# Work request
Repeat the lines of the data exactly, from the first one through the one that contains "les champs en".

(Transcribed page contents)
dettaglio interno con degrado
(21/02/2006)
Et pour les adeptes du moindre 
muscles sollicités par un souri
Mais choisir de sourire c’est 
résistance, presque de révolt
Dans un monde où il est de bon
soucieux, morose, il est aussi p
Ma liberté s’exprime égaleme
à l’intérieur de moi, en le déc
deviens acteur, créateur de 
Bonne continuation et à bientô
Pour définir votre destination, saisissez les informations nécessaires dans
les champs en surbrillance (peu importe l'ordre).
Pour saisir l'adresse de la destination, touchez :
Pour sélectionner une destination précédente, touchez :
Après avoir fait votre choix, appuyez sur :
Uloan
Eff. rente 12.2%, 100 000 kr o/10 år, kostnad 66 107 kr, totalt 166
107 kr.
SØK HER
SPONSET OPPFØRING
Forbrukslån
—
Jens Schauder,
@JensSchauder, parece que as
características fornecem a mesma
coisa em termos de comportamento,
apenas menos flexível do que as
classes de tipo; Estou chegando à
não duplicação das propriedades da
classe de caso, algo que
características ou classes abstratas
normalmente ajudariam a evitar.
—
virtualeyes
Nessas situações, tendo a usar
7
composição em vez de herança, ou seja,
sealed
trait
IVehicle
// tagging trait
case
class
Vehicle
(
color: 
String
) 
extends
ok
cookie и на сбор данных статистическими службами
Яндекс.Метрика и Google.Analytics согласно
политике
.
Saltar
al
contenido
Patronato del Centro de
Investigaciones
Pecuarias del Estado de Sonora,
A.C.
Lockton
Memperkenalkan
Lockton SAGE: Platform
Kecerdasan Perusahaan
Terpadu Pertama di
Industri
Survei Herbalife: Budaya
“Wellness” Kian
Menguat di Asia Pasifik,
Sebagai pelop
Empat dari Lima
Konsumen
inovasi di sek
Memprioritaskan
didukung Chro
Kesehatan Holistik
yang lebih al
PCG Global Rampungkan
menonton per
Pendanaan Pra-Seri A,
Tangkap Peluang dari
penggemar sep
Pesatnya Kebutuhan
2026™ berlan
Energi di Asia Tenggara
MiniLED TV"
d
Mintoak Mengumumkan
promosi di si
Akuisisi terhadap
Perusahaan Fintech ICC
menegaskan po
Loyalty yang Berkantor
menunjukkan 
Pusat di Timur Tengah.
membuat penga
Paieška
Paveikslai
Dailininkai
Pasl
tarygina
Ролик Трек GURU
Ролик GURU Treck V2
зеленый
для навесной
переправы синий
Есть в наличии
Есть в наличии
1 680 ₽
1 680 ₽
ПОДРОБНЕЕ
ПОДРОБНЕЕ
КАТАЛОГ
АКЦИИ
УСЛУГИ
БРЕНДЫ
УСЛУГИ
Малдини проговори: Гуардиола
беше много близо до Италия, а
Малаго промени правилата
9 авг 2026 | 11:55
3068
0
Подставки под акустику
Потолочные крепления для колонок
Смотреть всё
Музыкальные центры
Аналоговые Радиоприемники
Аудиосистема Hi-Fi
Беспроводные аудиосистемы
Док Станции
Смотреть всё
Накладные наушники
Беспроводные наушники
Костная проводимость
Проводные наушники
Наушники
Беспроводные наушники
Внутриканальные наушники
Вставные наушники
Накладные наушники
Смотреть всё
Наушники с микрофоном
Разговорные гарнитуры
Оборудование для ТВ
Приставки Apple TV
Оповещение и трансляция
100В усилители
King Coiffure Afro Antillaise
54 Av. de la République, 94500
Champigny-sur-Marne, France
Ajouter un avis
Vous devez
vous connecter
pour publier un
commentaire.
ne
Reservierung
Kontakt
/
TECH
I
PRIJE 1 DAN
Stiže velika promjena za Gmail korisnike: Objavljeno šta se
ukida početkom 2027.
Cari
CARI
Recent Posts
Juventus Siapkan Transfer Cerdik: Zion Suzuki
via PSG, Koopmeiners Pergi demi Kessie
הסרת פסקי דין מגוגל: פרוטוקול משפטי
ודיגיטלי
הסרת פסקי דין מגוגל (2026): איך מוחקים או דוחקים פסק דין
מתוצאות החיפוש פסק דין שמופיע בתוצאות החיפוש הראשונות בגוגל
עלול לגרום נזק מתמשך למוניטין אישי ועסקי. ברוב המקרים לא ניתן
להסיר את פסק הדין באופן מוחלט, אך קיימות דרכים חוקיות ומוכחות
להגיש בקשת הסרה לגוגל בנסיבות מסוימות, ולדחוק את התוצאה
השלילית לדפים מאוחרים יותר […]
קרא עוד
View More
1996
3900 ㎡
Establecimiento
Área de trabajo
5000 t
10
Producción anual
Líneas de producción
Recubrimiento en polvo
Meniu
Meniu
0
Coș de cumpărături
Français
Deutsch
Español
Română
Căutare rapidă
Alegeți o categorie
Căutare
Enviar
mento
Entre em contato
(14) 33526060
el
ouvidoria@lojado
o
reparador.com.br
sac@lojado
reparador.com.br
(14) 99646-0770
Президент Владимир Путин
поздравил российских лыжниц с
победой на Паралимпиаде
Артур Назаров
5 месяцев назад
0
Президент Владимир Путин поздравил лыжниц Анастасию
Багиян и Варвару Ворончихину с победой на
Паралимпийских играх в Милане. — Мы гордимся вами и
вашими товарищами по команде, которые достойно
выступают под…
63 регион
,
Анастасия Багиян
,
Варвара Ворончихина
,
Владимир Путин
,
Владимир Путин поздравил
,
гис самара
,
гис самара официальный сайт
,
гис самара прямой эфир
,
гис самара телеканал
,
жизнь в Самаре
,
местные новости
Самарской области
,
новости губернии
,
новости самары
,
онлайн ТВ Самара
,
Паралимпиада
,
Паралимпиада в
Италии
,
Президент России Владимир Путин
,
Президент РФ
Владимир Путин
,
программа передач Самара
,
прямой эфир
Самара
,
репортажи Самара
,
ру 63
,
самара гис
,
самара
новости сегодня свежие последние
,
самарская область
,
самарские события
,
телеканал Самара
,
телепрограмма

# Response to this task
dettaglio interno con degrado
(21/02/2006)
Et pour les adeptes du moindre 
muscles sollicités par un souri
Mais choisir de sourire c’est 
résistance, presque de révolt
Dans un monde où il est de bon
soucieux, morose, il est aussi p
Ma liberté s’exprime égaleme
à l’intérieur de moi, en le déc
deviens acteur, créateur de 
Bonne continuation et à bientô
Pour définir votre destination, saisissez les informations nécessaires dans
les champs en surbrillance (peu importe l'ordre).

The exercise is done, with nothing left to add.